Supplied entries Block Start

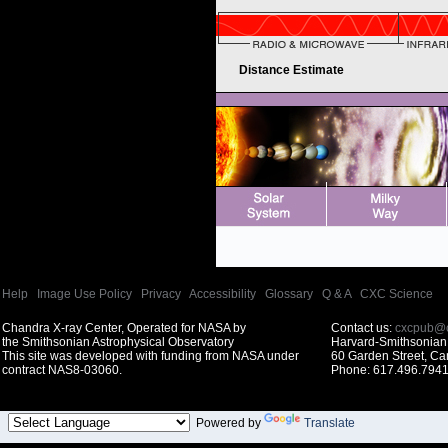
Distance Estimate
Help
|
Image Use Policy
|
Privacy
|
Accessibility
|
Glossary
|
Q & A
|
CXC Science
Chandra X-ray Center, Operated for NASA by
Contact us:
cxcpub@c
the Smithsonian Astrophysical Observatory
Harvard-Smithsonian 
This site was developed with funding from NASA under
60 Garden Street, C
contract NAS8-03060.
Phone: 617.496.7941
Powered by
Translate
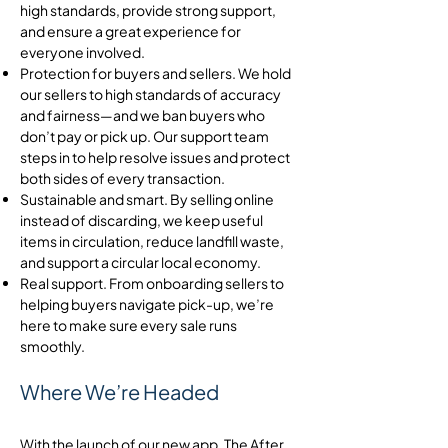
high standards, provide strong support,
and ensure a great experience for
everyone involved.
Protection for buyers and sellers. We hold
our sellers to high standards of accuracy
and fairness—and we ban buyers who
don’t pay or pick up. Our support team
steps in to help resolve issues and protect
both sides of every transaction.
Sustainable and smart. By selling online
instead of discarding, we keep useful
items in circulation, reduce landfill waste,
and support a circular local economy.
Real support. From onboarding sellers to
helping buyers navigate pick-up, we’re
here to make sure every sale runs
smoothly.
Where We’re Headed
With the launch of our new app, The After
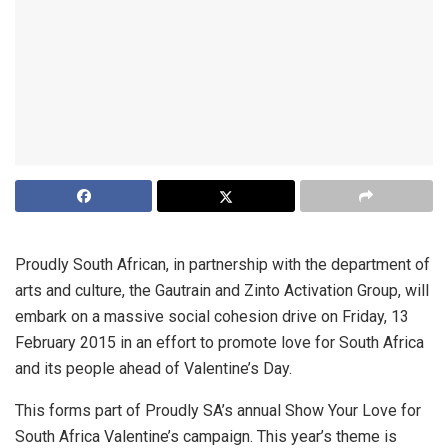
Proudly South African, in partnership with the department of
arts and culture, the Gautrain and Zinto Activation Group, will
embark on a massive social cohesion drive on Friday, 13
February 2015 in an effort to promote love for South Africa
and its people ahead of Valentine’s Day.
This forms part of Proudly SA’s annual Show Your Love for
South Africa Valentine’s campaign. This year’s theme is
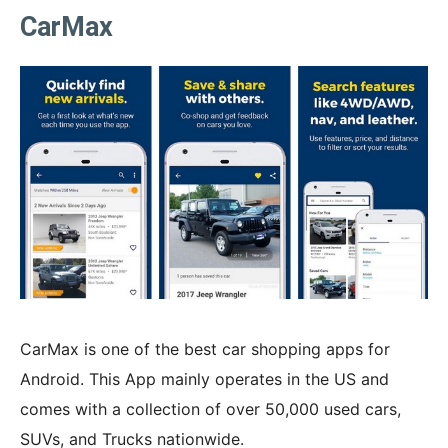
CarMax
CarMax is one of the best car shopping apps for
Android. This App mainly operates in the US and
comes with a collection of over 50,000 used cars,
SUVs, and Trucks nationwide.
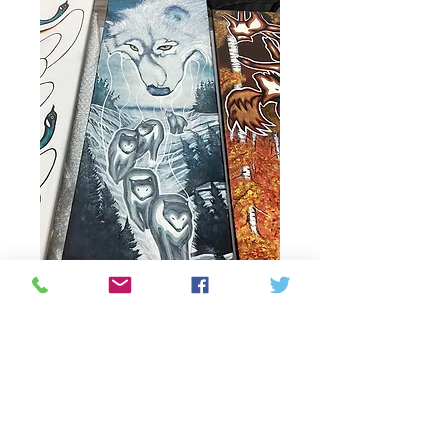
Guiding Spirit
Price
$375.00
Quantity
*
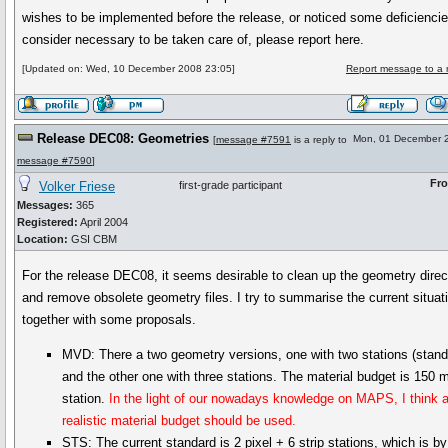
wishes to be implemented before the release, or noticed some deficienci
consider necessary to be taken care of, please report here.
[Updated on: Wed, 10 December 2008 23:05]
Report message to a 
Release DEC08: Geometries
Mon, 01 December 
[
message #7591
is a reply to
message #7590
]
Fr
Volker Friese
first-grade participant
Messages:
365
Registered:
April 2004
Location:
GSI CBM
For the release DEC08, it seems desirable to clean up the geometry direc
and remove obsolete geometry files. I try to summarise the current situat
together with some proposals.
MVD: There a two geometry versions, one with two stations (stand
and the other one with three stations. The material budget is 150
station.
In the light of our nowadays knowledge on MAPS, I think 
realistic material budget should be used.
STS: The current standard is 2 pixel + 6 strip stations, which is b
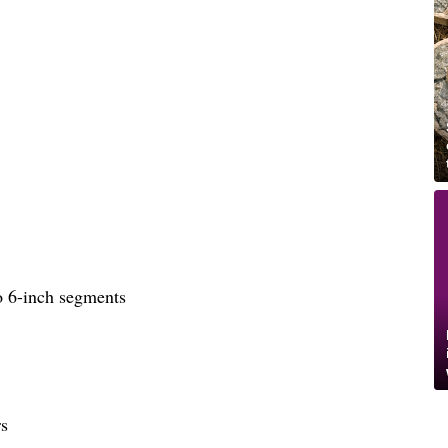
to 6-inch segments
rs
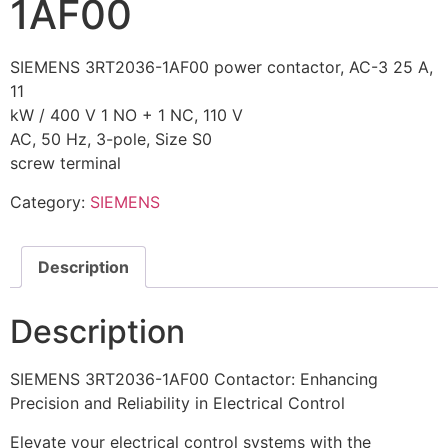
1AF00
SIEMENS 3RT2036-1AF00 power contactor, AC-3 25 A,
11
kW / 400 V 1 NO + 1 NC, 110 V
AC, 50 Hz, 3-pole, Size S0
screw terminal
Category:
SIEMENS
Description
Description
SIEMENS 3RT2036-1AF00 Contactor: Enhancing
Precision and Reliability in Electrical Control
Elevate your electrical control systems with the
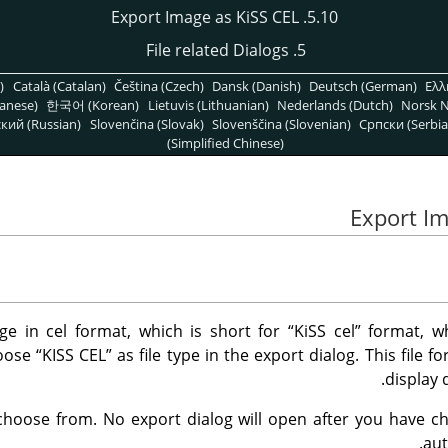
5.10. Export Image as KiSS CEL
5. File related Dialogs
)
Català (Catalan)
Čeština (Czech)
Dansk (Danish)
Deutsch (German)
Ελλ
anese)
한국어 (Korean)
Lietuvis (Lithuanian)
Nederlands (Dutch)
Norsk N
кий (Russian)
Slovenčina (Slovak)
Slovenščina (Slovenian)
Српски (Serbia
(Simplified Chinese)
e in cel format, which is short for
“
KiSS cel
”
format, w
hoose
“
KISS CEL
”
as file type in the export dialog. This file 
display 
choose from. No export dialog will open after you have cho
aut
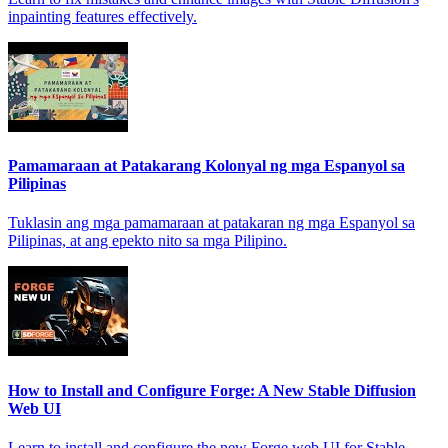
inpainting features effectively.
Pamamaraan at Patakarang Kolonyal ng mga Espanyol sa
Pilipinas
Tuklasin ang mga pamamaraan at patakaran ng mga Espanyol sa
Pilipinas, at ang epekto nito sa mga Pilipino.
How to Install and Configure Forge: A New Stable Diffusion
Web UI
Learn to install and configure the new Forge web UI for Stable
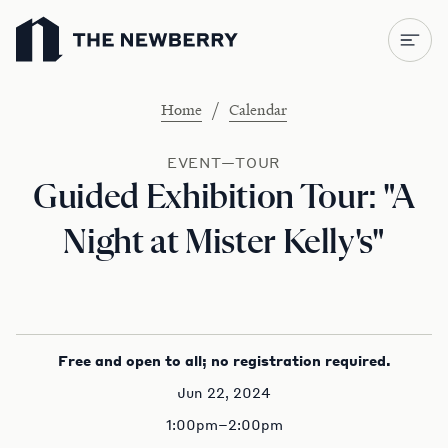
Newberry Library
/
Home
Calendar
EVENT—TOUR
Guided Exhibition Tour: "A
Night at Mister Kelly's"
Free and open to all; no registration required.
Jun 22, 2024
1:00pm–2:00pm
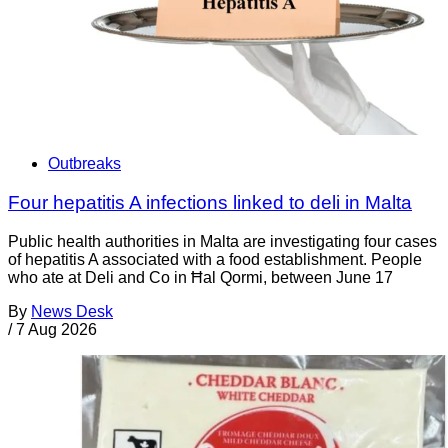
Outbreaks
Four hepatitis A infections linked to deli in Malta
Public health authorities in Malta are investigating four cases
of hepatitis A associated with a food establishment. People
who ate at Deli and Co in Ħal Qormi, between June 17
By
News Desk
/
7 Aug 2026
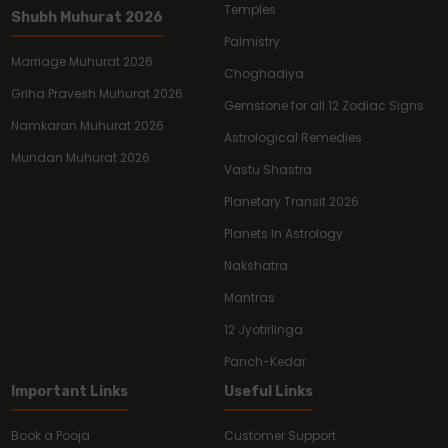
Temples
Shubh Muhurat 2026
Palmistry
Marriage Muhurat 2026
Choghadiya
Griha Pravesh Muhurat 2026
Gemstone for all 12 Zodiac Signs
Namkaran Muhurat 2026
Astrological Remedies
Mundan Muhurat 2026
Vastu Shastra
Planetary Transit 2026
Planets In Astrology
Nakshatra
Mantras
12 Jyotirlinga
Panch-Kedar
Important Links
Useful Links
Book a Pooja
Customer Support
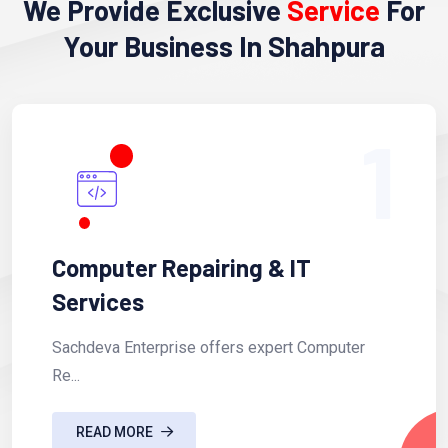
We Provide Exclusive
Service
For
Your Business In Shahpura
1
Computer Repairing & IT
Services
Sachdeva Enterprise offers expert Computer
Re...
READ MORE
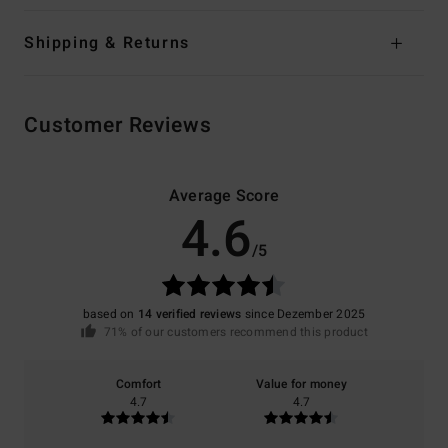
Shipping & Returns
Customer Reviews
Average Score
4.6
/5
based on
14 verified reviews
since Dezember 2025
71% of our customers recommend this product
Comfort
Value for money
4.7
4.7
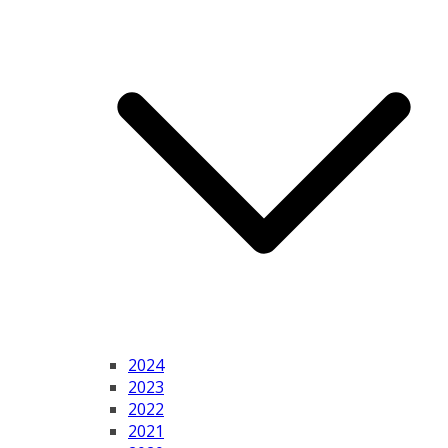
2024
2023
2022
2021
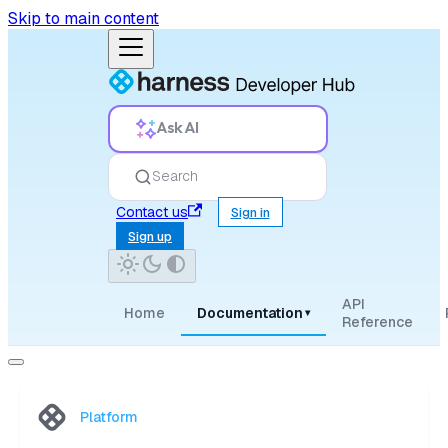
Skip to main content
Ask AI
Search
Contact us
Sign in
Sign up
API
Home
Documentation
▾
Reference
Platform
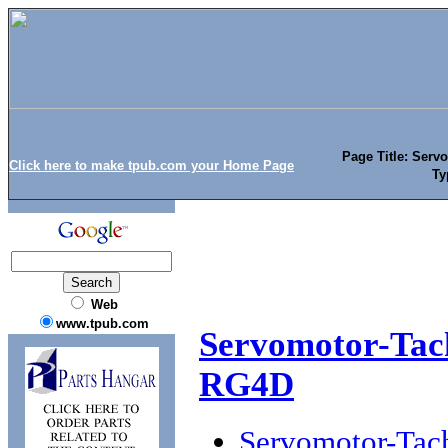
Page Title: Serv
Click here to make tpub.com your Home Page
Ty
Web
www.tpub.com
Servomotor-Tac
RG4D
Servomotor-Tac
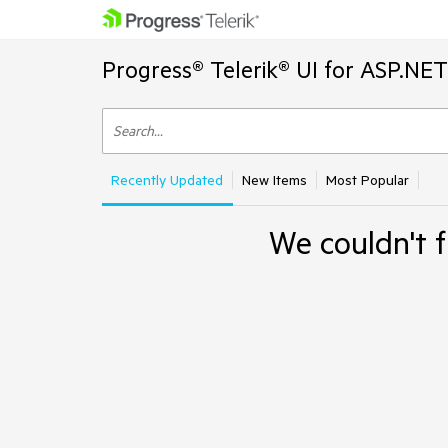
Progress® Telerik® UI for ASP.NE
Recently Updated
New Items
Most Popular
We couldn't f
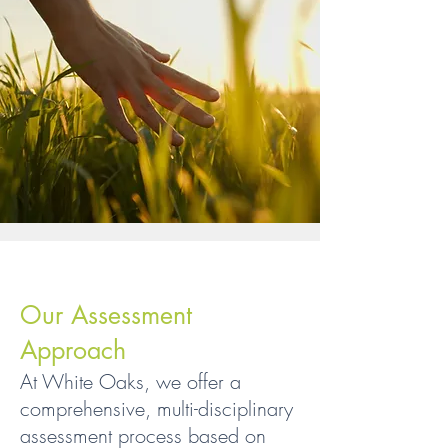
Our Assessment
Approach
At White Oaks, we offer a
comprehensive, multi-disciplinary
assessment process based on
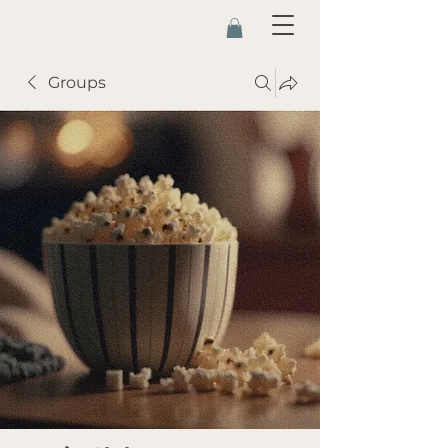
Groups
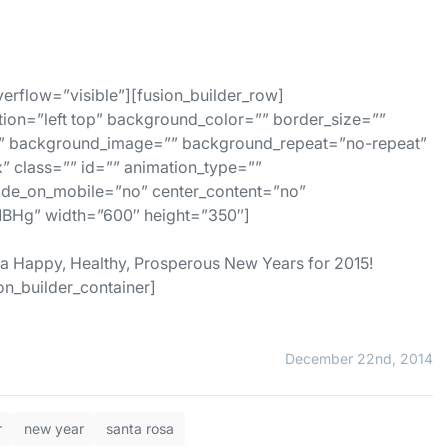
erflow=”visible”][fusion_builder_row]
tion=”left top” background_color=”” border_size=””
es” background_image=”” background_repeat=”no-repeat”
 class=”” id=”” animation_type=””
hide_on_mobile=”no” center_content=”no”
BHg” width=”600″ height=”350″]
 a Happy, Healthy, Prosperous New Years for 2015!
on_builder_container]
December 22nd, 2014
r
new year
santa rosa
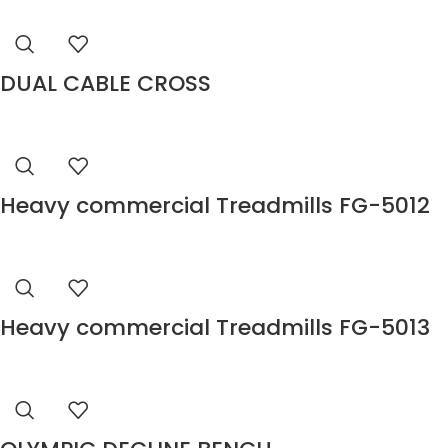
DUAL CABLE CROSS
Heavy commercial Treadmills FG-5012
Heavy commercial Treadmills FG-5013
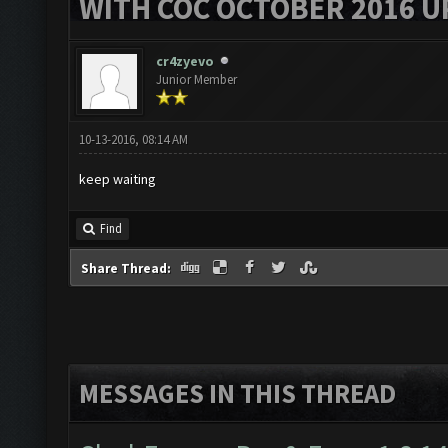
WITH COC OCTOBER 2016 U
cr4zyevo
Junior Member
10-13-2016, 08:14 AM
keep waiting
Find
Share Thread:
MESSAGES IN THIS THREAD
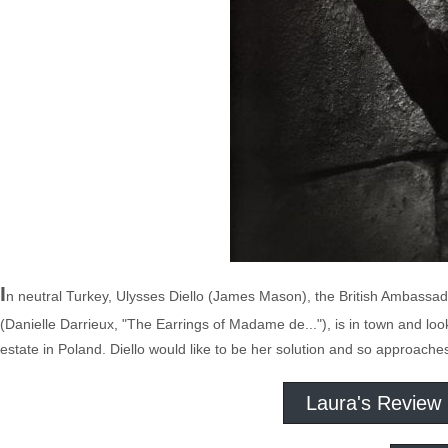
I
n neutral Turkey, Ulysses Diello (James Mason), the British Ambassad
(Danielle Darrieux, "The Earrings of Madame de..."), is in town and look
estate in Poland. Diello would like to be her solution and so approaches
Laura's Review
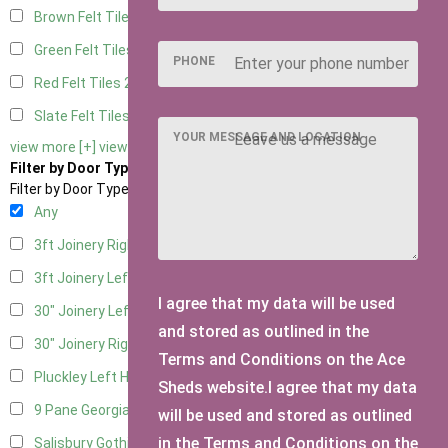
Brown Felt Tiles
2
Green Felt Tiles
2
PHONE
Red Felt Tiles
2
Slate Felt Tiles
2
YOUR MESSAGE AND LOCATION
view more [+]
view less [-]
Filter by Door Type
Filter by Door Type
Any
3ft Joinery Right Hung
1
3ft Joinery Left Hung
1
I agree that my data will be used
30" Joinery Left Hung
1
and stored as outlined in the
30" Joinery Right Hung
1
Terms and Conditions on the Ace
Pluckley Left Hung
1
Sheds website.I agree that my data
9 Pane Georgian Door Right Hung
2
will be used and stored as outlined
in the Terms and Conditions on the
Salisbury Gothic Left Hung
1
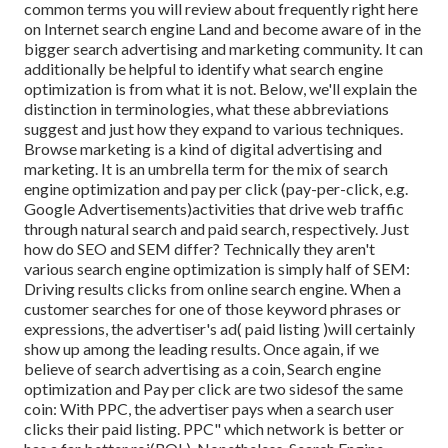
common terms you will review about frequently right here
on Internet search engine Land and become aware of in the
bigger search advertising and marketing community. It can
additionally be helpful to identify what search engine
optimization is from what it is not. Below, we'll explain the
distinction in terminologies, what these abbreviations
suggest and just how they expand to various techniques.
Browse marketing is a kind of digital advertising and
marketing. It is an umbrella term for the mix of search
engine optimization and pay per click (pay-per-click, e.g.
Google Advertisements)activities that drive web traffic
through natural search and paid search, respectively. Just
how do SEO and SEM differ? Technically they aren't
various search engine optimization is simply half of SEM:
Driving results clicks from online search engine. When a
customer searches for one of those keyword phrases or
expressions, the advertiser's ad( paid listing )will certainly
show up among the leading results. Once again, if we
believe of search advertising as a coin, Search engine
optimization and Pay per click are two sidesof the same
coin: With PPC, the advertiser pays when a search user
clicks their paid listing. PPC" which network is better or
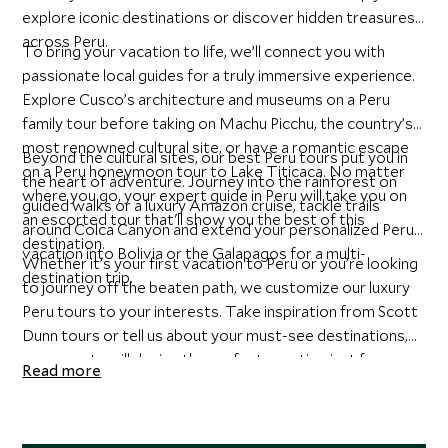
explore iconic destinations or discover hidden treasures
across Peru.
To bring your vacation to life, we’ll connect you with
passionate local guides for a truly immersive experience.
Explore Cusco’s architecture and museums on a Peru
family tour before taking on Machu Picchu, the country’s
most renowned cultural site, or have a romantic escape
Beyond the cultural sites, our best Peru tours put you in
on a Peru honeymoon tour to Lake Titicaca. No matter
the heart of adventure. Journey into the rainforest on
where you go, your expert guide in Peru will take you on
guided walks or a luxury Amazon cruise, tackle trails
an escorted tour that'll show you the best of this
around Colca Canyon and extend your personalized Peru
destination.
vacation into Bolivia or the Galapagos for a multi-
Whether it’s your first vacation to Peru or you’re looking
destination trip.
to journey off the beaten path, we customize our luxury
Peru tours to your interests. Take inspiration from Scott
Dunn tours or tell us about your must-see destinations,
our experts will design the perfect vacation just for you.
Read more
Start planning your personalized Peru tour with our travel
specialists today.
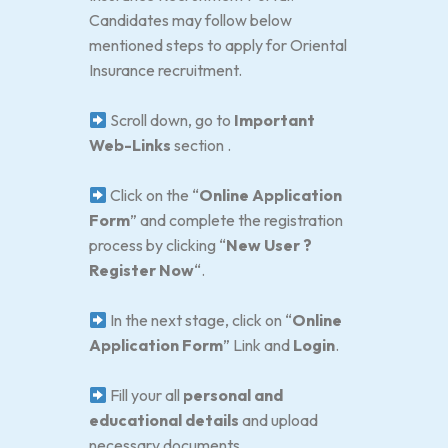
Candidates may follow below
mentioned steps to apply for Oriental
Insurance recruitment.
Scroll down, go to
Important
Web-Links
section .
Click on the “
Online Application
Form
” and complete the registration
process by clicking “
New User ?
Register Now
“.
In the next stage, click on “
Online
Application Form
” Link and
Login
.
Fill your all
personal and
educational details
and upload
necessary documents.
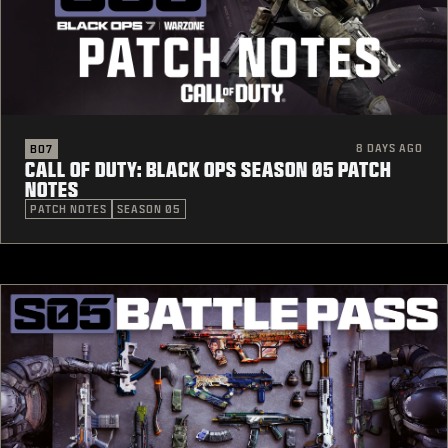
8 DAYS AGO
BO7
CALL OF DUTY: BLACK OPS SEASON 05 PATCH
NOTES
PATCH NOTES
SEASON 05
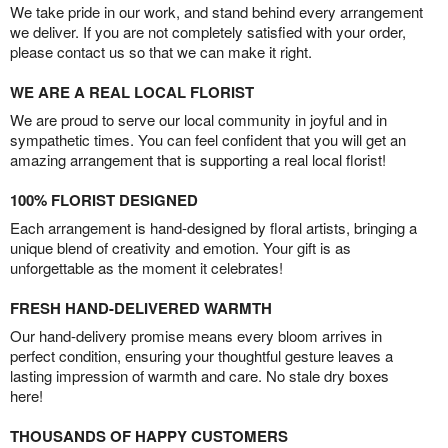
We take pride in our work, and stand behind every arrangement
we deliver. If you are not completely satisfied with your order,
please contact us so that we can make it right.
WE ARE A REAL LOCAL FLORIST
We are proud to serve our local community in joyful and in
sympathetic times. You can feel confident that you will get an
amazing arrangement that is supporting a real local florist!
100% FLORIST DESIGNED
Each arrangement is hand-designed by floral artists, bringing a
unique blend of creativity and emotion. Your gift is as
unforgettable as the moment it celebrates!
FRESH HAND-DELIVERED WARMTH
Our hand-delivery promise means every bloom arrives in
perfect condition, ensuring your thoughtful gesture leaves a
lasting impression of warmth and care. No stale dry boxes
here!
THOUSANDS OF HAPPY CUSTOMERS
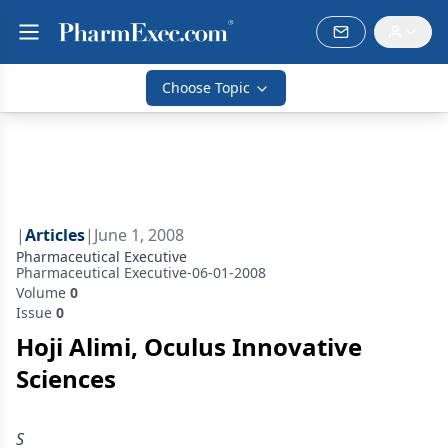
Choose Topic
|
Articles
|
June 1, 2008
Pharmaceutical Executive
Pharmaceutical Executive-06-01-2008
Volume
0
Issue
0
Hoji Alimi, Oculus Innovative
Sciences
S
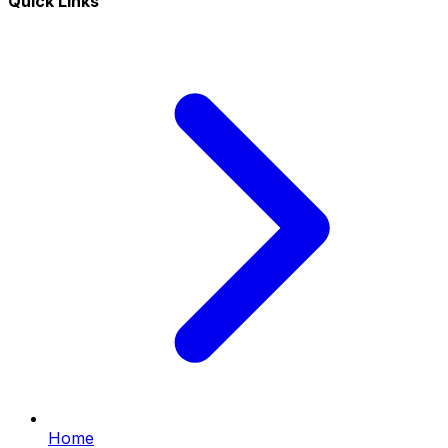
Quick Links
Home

Supplied entries Block End

▶ Activity:
An exact transcription is needed of the lines from the one with "assessment process based on" to the one with "on_builder_container]" above, both ends included, with pictures left out.

▶ Your response:
assessment process based on
Groups
erflow=”visible”][fusion_builder_row]
tion=”left top” background_color=”” border_size=””
es” background_image=”” background_repeat=”no-repeat”
 class=”” id=”” animation_type=””
hide_on_mobile=”no” center_content=”no”
BHg” width=”600″ height=”350″]
 a Happy, Healthy, Prosperous New Years for 2015!
on_builder_container]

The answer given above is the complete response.